Tradisi malam takbiran marak dilakukan menjelang idul fitri, tepatnya pada malam 1 Syawal oleh Muslim di seluruh belahan dunia termasuk di Indonesia. Umat islam di segala penjuru dunia akan beramai-ramai mengumandangkan takbir secara serentak. Di berbagai daerah di nusantara terdapat beragam tradisi unik malam takbiran untuk menyambut esok hari di hari yang fitri.
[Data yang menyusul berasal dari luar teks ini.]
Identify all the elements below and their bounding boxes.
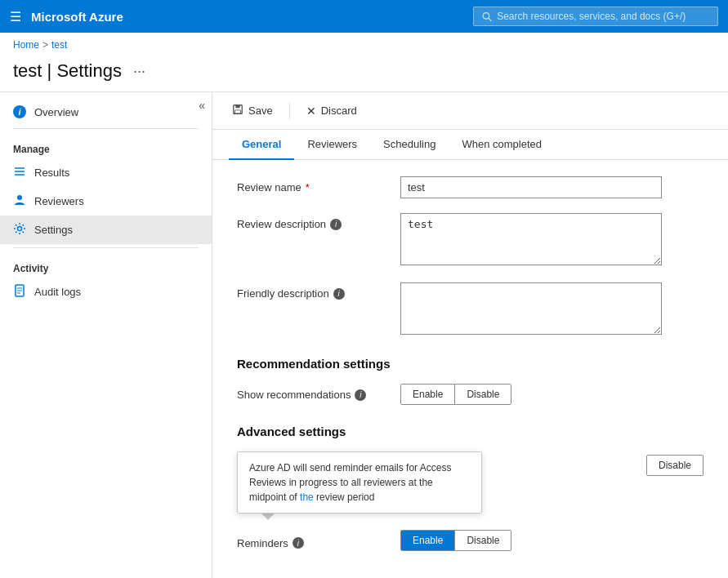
breadcrumb-home[interactable]: Home: [13, 39, 39, 51]
results-icon: [13, 165, 26, 180]
advanced-disable-toggle: Disable: [646, 455, 703, 476]
form-row-review-name: Review name *: [237, 176, 703, 198]
sidebar-divider-2: [13, 247, 199, 248]
breadcrumb-test[interactable]: test: [51, 39, 67, 51]
reminders-toggle-area: Enable Disable: [400, 530, 511, 551]
tab-reviewers[interactable]: Reviewers: [294, 130, 370, 160]
sidebar-item-results-label: Results: [34, 167, 69, 179]
reminder-tooltip-text: Azure AD will send reminder emails for A…: [249, 462, 451, 503]
friendly-description-label: Friendly description i: [237, 282, 384, 300]
discard-label: Discard: [321, 104, 357, 117]
advanced-disable-button[interactable]: Disable: [647, 456, 703, 475]
reminder-tooltip-link[interactable]: the: [300, 491, 314, 503]
sidebar-section-activity: Activity: [0, 251, 212, 278]
sidebar: « i Overview Manage Results: [0, 92, 212, 578]
tooltip-arrow: [261, 514, 275, 520]
review-description-control: test: [400, 213, 662, 268]
show-rec-info-icon[interactable]: i: [355, 389, 366, 401]
sidebar-divider-1: [13, 128, 199, 129]
sidebar-item-reviewers-label: Reviewers: [34, 195, 84, 207]
friendly-description-info-icon[interactable]: i: [333, 288, 345, 300]
sidebar-collapse-button[interactable]: «: [199, 99, 205, 112]
overview-icon: i: [13, 105, 26, 118]
sidebar-item-audit-logs-label: Audit logs: [34, 286, 81, 298]
page-wrapper: Home > test test | Settings ··· « i Over…: [0, 33, 728, 578]
breadcrumb-sep: >: [42, 39, 48, 51]
page-title-name: test: [13, 60, 42, 81]
reminders-enable-button[interactable]: Enable: [401, 531, 454, 550]
tab-scheduling[interactable]: Scheduling: [370, 130, 449, 160]
advanced-disable-toggle-area: Disable: [646, 451, 703, 476]
reminders-label: Reminders i: [237, 532, 384, 549]
search-bar[interactable]: [473, 7, 718, 26]
review-name-control: [400, 176, 662, 198]
svg-rect-12: [235, 105, 239, 109]
review-name-input[interactable]: [400, 176, 662, 198]
sidebar-item-overview[interactable]: i Overview: [0, 99, 212, 125]
sidebar-item-settings[interactable]: Settings: [0, 216, 212, 244]
discard-button[interactable]: ✕ Discard: [303, 101, 360, 121]
save-label: Save: [248, 104, 273, 117]
reminders-row: Reminders i Enable Disable: [237, 530, 703, 551]
tab-general[interactable]: General: [229, 130, 294, 160]
page-title: test | Settings: [13, 60, 122, 82]
tabs: General Reviewers Scheduling When comple…: [212, 130, 728, 160]
reminders-disable-button[interactable]: Disable: [454, 531, 511, 550]
required-indicator: *: [306, 181, 310, 193]
audit-logs-icon: [13, 284, 26, 300]
toolbar-divider: [289, 103, 290, 119]
sidebar-item-audit-logs[interactable]: Audit logs: [0, 278, 212, 306]
review-description-info-icon[interactable]: i: [330, 219, 342, 230]
toolbar: Save ✕ Discard: [212, 92, 728, 130]
sidebar-section-manage: Manage: [0, 132, 212, 158]
show-recommendations-label: Show recommendations i: [237, 384, 384, 401]
friendly-description-control: [400, 282, 662, 337]
reviewers-icon: [13, 193, 26, 209]
review-description-input[interactable]: test: [400, 213, 662, 265]
app-title: Microsoft Azure: [31, 10, 463, 24]
page-title-row: test | Settings ···: [0, 57, 728, 91]
show-recommendations-control: Enable Disable: [400, 384, 662, 405]
form-row-show-recommendations: Show recommendations i Enable Disable: [237, 384, 703, 405]
tab-when-completed[interactable]: When completed: [449, 130, 555, 160]
form-area: Review name * Review description i test: [212, 160, 728, 567]
svg-point-0: [483, 12, 489, 19]
more-options-button[interactable]: ···: [128, 61, 150, 82]
show-rec-disable-button[interactable]: Disable: [454, 385, 511, 404]
reminders-info-icon[interactable]: i: [293, 537, 304, 549]
review-name-label: Review name *: [237, 176, 384, 193]
save-icon: [232, 104, 243, 118]
page-title-separator: |: [47, 60, 57, 81]
discard-icon: ✕: [306, 104, 316, 118]
sidebar-item-settings-label: Settings: [34, 224, 73, 236]
show-rec-enable-button[interactable]: Enable: [401, 385, 454, 404]
breadcrumb: Home > test: [0, 33, 728, 57]
sidebar-item-results[interactable]: Results: [0, 158, 212, 187]
save-button[interactable]: Save: [229, 100, 276, 121]
show-recommendations-toggle: Enable Disable: [400, 384, 511, 405]
form-row-friendly-description: Friendly description i: [237, 282, 703, 337]
review-description-label: Review description i: [237, 213, 384, 230]
svg-line-1: [489, 18, 491, 20]
advanced-settings-header: Advanced settings: [237, 425, 703, 438]
hamburger-icon[interactable]: ☰: [10, 9, 21, 24]
search-icon: [482, 11, 492, 22]
sidebar-item-overview-label: Overview: [34, 106, 78, 118]
friendly-description-input[interactable]: [400, 282, 662, 335]
top-nav: ☰ Microsoft Azure: [0, 0, 728, 33]
reminders-toggle: Enable Disable: [400, 530, 511, 551]
form-row-review-description: Review description i test: [237, 213, 703, 268]
page-title-section: Settings: [56, 60, 122, 81]
reminder-tooltip-area: Azure AD will send reminder emails for A…: [237, 451, 633, 520]
svg-point-5: [17, 195, 22, 200]
content-area: Save ✕ Discard General Reviewers Schedul…: [212, 92, 728, 578]
search-input[interactable]: [497, 11, 709, 22]
recommendation-settings-header: Recommendation settings: [237, 357, 703, 371]
settings-icon: [13, 222, 26, 238]
sidebar-item-reviewers[interactable]: Reviewers: [0, 187, 212, 216]
svg-point-6: [18, 227, 22, 231]
reminder-tooltip-callout: Azure AD will send reminder emails for A…: [237, 451, 482, 514]
main-layout: « i Overview Manage Results: [0, 91, 728, 578]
Kegiatan ini dilakukan sebagai salah satu cara untuk merayakan kemenangan  setelah berpuasa sebulan penuh selama ramadan.
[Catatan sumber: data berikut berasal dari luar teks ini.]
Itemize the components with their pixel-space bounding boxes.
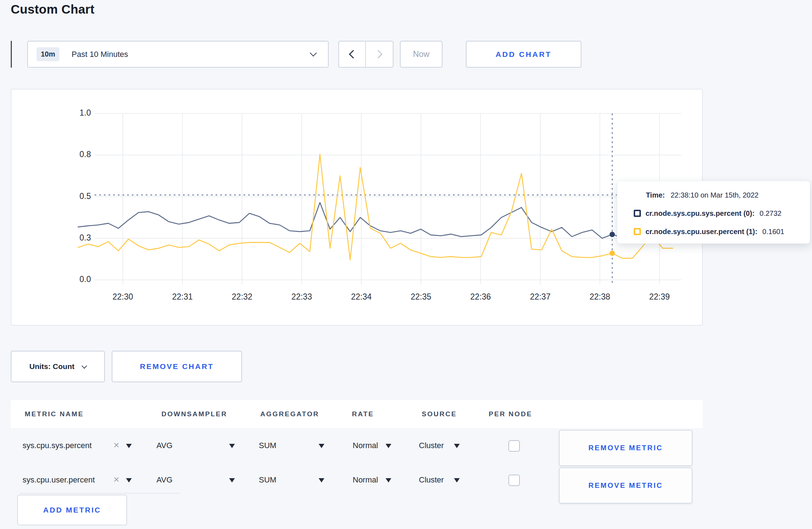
- units-label: Units: Count: [29, 362, 74, 371]
- tooltip-time-label: Time:: [646, 191, 665, 199]
- page-title: Custom Chart: [11, 2, 95, 16]
- x-axis-tick-label: 22:34: [336, 292, 386, 302]
- chevron-down-icon: [82, 363, 87, 369]
- metric-select-underline: [20, 493, 180, 494]
- series-user-swatch-icon: [634, 228, 641, 235]
- column-header-source: SOURCE: [422, 410, 457, 418]
- aggregator-select[interactable]: SUM: [259, 441, 276, 450]
- y-axis-tick-label: 0.3: [34, 233, 91, 243]
- toolbar-divider: [11, 41, 12, 68]
- source-caret-icon[interactable]: [454, 444, 460, 448]
- aggregator-caret-icon[interactable]: [319, 478, 324, 482]
- x-axis-tick-label: 22:36: [455, 292, 506, 302]
- remove-metric-label: REMOVE METRIC: [589, 481, 663, 490]
- metrics-table-header: METRIC NAME DOWNSAMPLER AGGREGATOR RATE …: [11, 400, 703, 428]
- remove-metric-button[interactable]: REMOVE METRIC: [559, 467, 692, 504]
- remove-chart-button[interactable]: REMOVE CHART: [112, 351, 242, 382]
- time-window-label: Past 10 Minutes: [72, 50, 311, 59]
- add-metric-button[interactable]: ADD METRIC: [17, 495, 127, 525]
- y-axis-tick-label: 0.8: [34, 150, 91, 159]
- remove-metric-button[interactable]: REMOVE METRIC: [559, 430, 692, 466]
- series-line-cr.node.sys.cpu.sys.percent: [78, 203, 673, 238]
- now-button-label: Now: [413, 49, 429, 59]
- downsampler-caret-icon[interactable]: [229, 478, 235, 482]
- hover-dot-cr.node.sys.cpu.user.percent: [609, 251, 615, 256]
- aggregator-select[interactable]: SUM: [259, 475, 276, 485]
- tooltip-series-value: 0.2732: [760, 209, 782, 218]
- chart-card: 0.00.30.50.81.022:3022:3122:3222:3322:34…: [11, 89, 703, 326]
- tooltip-series-row: cr.node.sys.cpu.sys.percent (0): 0.2732: [634, 208, 799, 218]
- series-line-cr.node.sys.cpu.user.percent: [78, 154, 673, 260]
- x-axis-tick-label: 22:37: [515, 292, 565, 302]
- y-axis-tick-label: 0.5: [34, 191, 91, 201]
- column-header-rate: RATE: [352, 410, 374, 418]
- aggregator-caret-icon[interactable]: [319, 444, 324, 448]
- rate-select[interactable]: Normal: [353, 475, 378, 485]
- clear-metric-icon[interactable]: ×: [113, 440, 119, 450]
- metric-name-caret-icon[interactable]: [126, 444, 132, 448]
- add-chart-label: ADD CHART: [496, 50, 551, 59]
- clear-metric-icon[interactable]: ×: [113, 475, 119, 485]
- prev-range-button[interactable]: [339, 42, 366, 67]
- metric-name-select[interactable]: sys.cpu.sys.percent: [23, 441, 92, 450]
- chevron-down-icon: [310, 49, 317, 57]
- chart-hover-tooltip: Time: 22:38:10 on Mar 15th, 2022 cr.node…: [617, 181, 810, 244]
- x-axis-tick-label: 22:35: [396, 292, 446, 302]
- column-header-downsampler: DOWNSAMPLER: [161, 410, 227, 418]
- tooltip-series-row: cr.node.sys.cpu.user.percent (1): 0.1601: [634, 227, 799, 237]
- x-axis-tick-label: 22:33: [277, 292, 327, 302]
- column-header-metric-name: METRIC NAME: [25, 410, 84, 418]
- add-metric-label: ADD METRIC: [43, 506, 101, 514]
- tooltip-time-row: Time: 22:38:10 on Mar 15th, 2022: [634, 190, 799, 200]
- chevron-right-icon: [374, 50, 382, 58]
- tooltip-time-value: 22:38:10 on Mar 15th, 2022: [671, 191, 759, 199]
- series-sys-swatch-icon: [634, 210, 641, 217]
- per-node-checkbox[interactable]: [508, 475, 520, 486]
- remove-metric-label: REMOVE METRIC: [589, 444, 663, 452]
- downsampler-caret-icon[interactable]: [229, 444, 235, 448]
- rate-select[interactable]: Normal: [353, 441, 378, 450]
- remove-chart-label: REMOVE CHART: [140, 362, 214, 371]
- downsampler-select[interactable]: AVG: [156, 441, 173, 450]
- source-caret-icon[interactable]: [454, 478, 460, 482]
- tooltip-series-name: cr.node.sys.cpu.user.percent (1):: [646, 228, 757, 236]
- time-range-select[interactable]: 10m Past 10 Minutes: [27, 41, 329, 68]
- tooltip-series-name: cr.node.sys.cpu.sys.percent (0):: [646, 209, 755, 218]
- column-header-per-node: PER NODE: [489, 410, 532, 418]
- x-axis-tick-label: 22:30: [98, 292, 148, 302]
- next-range-button[interactable]: [366, 42, 393, 67]
- source-select[interactable]: Cluster: [419, 475, 444, 485]
- x-axis-tick-label: 22:39: [634, 292, 685, 302]
- time-range-nav: [338, 41, 393, 68]
- units-select[interactable]: Units: Count: [11, 351, 105, 382]
- downsampler-select[interactable]: AVG: [156, 475, 173, 485]
- x-axis-tick-label: 22:38: [575, 292, 625, 302]
- add-chart-button[interactable]: ADD CHART: [466, 41, 581, 68]
- y-axis-tick-label: 0.0: [34, 275, 91, 284]
- tooltip-series-value: 0.1601: [762, 228, 784, 236]
- line-chart-plot[interactable]: [11, 89, 702, 325]
- x-axis-tick-label: 22:31: [158, 292, 208, 302]
- y-axis-tick-label: 1.0: [34, 108, 91, 118]
- source-select[interactable]: Cluster: [419, 441, 444, 450]
- now-button[interactable]: Now: [400, 41, 443, 68]
- x-axis-tick-label: 22:32: [217, 292, 267, 302]
- chevron-left-icon: [349, 50, 357, 58]
- rate-caret-icon[interactable]: [386, 478, 391, 482]
- rate-caret-icon[interactable]: [386, 444, 391, 448]
- time-window-badge: 10m: [37, 47, 59, 61]
- metric-name-select[interactable]: sys.cpu.user.percent: [23, 475, 95, 485]
- column-header-aggregator: AGGREGATOR: [260, 410, 319, 418]
- metric-name-caret-icon[interactable]: [126, 478, 132, 482]
- hover-dot-cr.node.sys.cpu.sys.percent: [609, 232, 615, 237]
- per-node-checkbox[interactable]: [508, 440, 520, 452]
Dalam merayakan malam tersebut ada begitu banyak macam cara yang biasa dilakukan mulai dari takbir keliling dengan pawai mengililingi penjuru kota menggunakan kendaraan mobil yang dilengkapi dengan hiasan lampu kelap-kelip. Tidak mau ketinggalan juga motor beriringan dengan knalpot yang dinyaringkan membuat bising telinga. Juga mulai diramaikan dengan musik dugem (dunia gemerlap) yang menggunakan sound system besar di pinggir jalan dengan alunan musik rock, DJ dan lain-lain, serta dilengkapi dengan joget erotis. Pada malam itu sudah tidak lagi menggambarkan malam takbiran yang penuh hikmah, malam yang sakral, malam yang ditunggu-tunggu umat Islam untuk meningkatkan kualitas keimanannya dengan bertakbir dan bertahmid. Itu terjadi karena ulah sekelompok kecil masyarakat yang tidak atau belum paham akan makna, dan esensi malam takbiran yitu untuk bertakbir dan bertahmid bukan untuk hura-hura, apalagi dengan cara-cara yang tidak etis, melanggar ajaran agama, norma dan adat ke-timur-an yang dapat merubah makna substantif malam takbiran dengan diperdengarkannya musik ala dugem.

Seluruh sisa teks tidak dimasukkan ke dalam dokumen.